Exercise requirements
Read the records and gather each line that includes "Bildergalerie".

Records provided

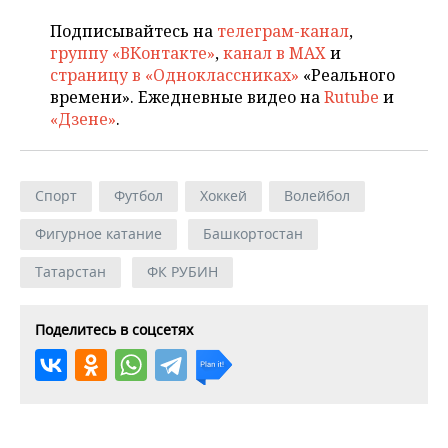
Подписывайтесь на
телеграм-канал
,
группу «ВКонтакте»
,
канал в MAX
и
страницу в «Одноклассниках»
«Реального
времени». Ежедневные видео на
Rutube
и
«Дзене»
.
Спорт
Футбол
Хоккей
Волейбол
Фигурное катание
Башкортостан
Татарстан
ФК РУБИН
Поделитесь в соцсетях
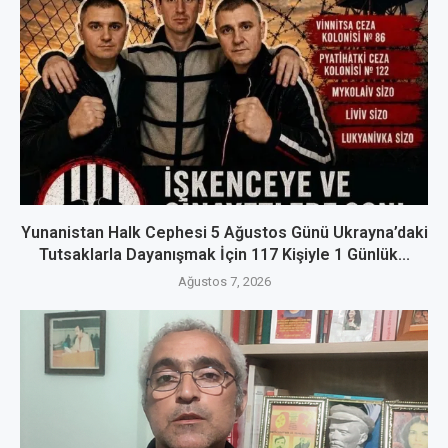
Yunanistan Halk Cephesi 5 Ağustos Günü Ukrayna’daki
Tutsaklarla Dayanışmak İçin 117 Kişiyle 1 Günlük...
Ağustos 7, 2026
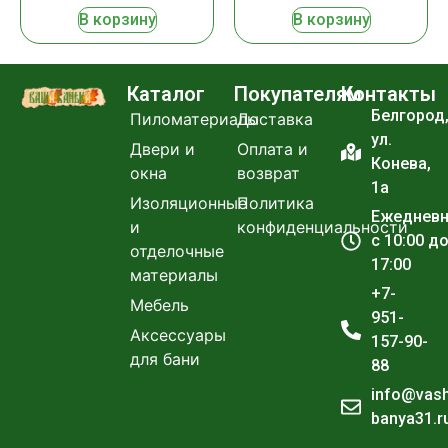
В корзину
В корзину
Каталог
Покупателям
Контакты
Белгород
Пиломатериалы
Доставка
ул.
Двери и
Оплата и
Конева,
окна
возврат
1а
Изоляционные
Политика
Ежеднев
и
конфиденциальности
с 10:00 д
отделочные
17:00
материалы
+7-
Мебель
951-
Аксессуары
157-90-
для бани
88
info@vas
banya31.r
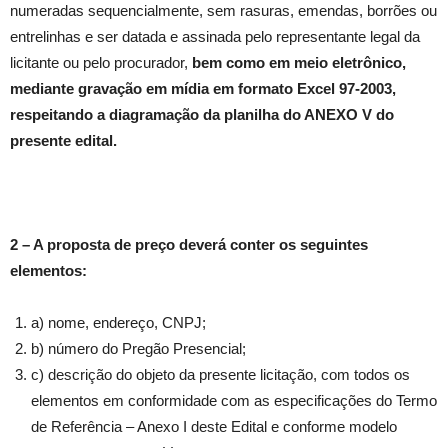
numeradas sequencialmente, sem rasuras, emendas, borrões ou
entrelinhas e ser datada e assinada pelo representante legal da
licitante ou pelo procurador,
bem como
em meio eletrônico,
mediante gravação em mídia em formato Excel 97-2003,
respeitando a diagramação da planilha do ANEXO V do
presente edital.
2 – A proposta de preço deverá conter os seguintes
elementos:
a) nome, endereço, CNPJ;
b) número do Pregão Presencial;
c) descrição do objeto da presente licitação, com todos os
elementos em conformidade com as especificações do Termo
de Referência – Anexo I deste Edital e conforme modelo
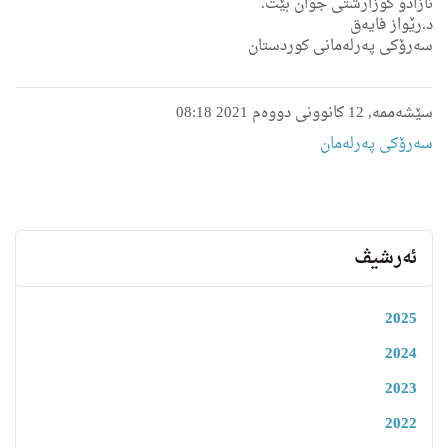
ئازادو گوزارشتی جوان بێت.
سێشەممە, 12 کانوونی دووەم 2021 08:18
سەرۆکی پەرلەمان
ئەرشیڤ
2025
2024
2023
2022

---

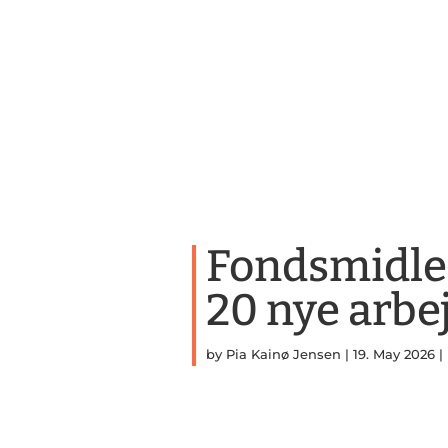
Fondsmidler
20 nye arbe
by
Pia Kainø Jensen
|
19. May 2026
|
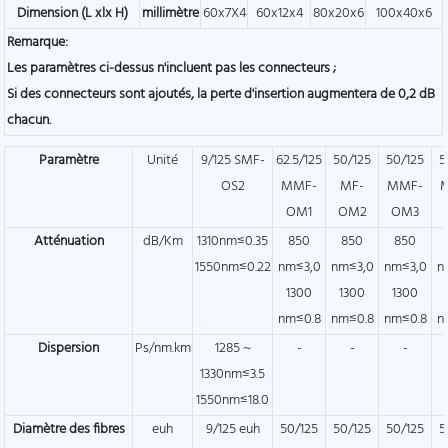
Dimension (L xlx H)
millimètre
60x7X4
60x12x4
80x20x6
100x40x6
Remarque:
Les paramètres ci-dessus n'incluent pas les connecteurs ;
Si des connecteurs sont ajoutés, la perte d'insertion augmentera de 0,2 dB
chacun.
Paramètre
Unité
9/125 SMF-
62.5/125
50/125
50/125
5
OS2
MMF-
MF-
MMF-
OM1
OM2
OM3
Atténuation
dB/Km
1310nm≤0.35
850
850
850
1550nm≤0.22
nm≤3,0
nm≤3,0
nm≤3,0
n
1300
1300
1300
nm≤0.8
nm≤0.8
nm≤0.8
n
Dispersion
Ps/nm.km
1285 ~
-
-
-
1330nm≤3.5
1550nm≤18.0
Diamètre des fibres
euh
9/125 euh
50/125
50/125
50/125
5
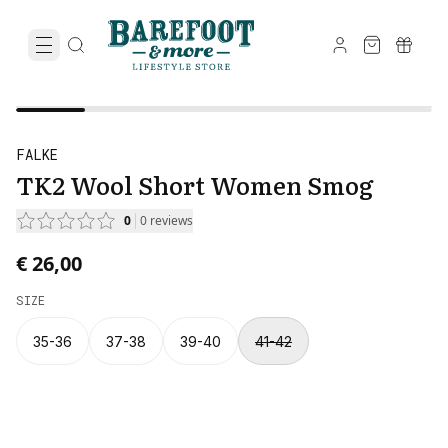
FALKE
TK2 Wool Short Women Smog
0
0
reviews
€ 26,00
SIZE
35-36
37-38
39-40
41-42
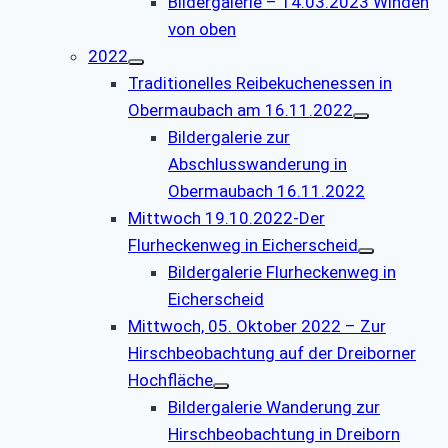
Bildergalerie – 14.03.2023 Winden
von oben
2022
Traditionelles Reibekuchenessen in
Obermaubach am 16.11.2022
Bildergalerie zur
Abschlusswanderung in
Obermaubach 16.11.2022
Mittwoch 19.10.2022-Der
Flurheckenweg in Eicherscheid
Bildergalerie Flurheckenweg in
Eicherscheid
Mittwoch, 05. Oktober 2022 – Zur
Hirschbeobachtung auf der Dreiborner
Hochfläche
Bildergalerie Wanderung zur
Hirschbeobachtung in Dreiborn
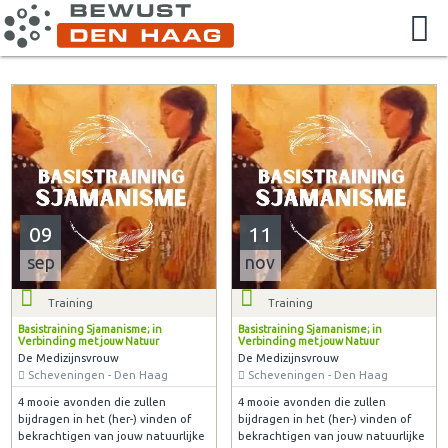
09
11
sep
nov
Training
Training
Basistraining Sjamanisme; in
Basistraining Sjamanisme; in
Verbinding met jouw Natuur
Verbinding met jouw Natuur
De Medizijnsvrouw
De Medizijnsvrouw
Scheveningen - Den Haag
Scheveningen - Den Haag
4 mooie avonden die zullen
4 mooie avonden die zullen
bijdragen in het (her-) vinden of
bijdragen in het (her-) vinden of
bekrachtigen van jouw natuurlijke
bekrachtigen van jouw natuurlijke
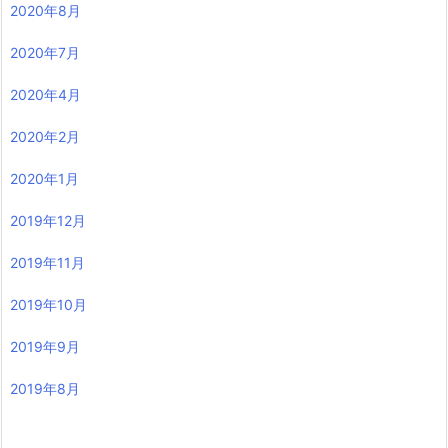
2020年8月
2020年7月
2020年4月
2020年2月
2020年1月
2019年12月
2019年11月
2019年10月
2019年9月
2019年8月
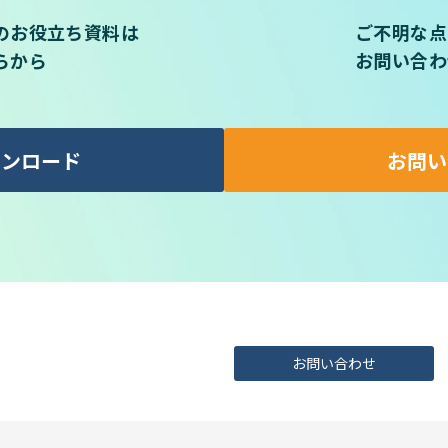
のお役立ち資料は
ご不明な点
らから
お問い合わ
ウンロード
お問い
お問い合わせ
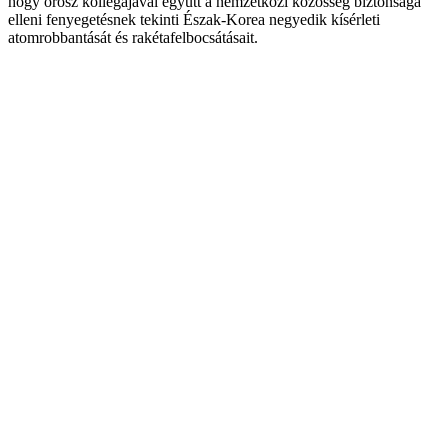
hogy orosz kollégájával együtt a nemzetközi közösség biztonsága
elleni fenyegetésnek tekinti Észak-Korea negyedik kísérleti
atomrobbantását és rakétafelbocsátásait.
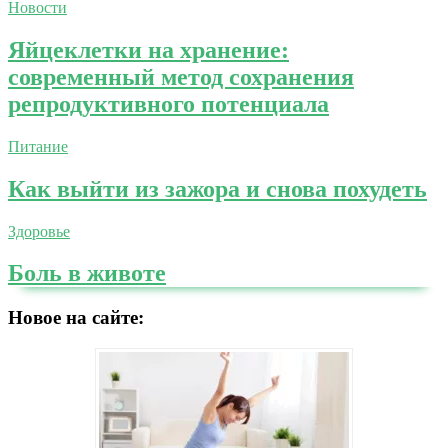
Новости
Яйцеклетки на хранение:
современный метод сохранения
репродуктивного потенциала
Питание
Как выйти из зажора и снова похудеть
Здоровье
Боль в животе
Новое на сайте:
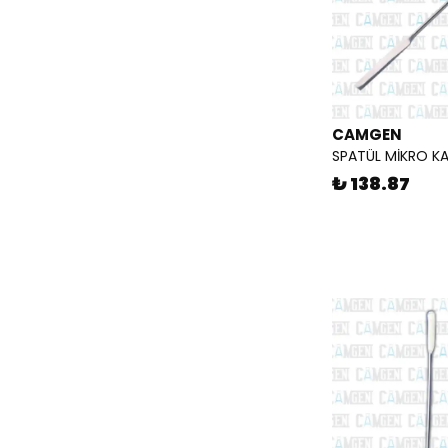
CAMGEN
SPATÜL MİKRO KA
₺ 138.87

---

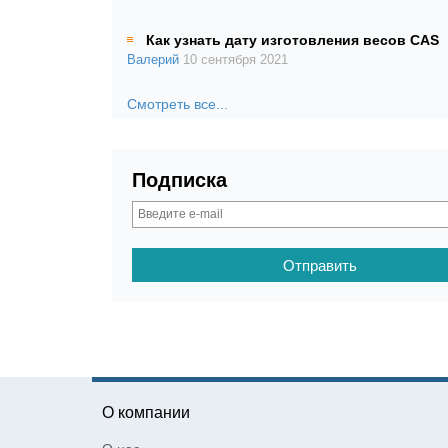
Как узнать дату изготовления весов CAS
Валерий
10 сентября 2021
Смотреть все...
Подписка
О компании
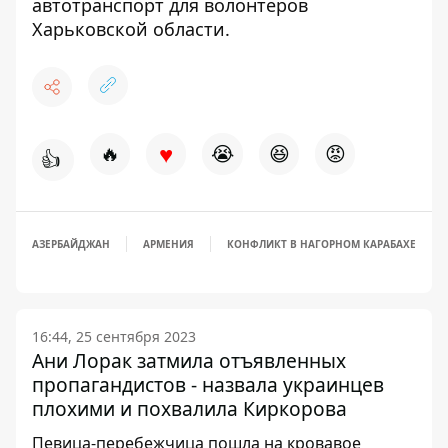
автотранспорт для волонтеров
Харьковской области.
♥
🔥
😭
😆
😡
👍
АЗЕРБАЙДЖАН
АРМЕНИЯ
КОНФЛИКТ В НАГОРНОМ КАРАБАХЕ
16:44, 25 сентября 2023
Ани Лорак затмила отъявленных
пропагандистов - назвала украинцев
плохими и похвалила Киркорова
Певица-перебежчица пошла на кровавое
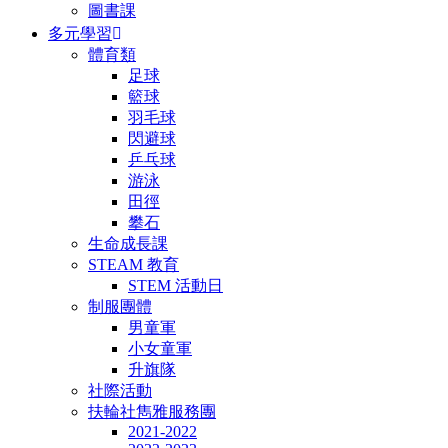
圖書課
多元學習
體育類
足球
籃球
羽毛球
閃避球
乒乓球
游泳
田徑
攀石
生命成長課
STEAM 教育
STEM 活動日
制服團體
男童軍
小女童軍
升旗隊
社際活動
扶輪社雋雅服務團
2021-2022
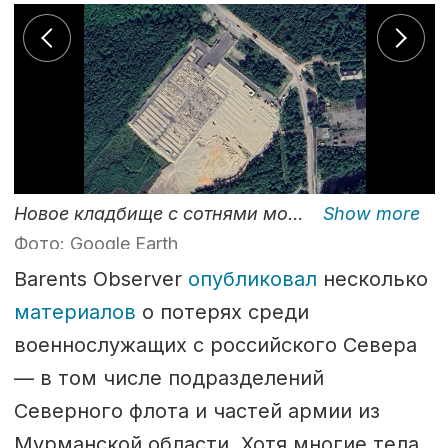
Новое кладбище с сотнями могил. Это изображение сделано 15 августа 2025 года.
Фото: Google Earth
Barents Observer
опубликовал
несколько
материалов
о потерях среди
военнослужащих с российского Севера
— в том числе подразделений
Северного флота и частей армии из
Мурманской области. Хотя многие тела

Written solution
Bildergalerie – 14.03.2023 Winden
Bildergalerie zur
Bildergalerie Flurheckenweg in
Bildergalerie Wanderung zur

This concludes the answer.